-- THE PROBLEM --
From the records below, pull each line that has "provide".

[DATASET CONTENT]

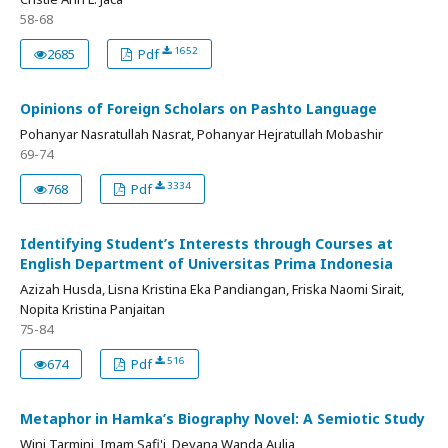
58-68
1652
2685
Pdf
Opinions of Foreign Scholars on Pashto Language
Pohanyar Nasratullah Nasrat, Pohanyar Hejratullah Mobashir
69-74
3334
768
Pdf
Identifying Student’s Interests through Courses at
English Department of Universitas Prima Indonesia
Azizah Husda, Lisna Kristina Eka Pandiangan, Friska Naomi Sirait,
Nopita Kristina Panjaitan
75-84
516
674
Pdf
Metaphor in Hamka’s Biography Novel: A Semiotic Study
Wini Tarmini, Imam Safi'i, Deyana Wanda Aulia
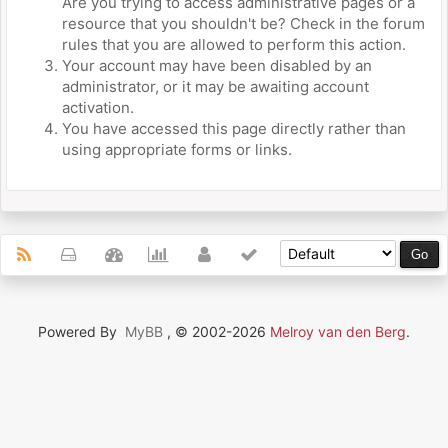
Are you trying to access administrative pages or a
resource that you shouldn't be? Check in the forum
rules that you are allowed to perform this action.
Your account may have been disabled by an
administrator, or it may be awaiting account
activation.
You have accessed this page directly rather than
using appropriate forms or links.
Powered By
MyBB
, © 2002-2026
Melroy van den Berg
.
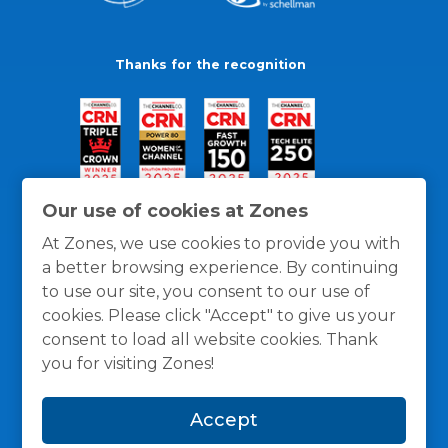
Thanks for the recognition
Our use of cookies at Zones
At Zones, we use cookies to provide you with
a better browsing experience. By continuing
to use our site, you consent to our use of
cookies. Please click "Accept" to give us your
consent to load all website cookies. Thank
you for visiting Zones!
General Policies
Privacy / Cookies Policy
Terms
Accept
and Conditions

[/DATASET CONTENT]
[DATASET CONTENT]

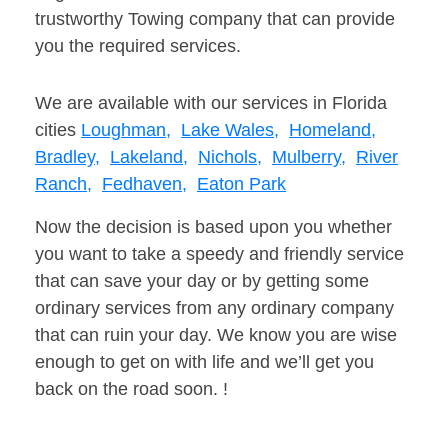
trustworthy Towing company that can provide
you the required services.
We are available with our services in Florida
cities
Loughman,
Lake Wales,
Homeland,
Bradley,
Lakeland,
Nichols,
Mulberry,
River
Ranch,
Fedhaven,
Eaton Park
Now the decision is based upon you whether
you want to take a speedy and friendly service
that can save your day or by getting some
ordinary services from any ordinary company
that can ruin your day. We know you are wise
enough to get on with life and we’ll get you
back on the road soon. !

[/DATASET CONTENT]

-- TASK OUTPUT --
At Zones, we use cookies to provide you with
trustworthy Towing company that can provide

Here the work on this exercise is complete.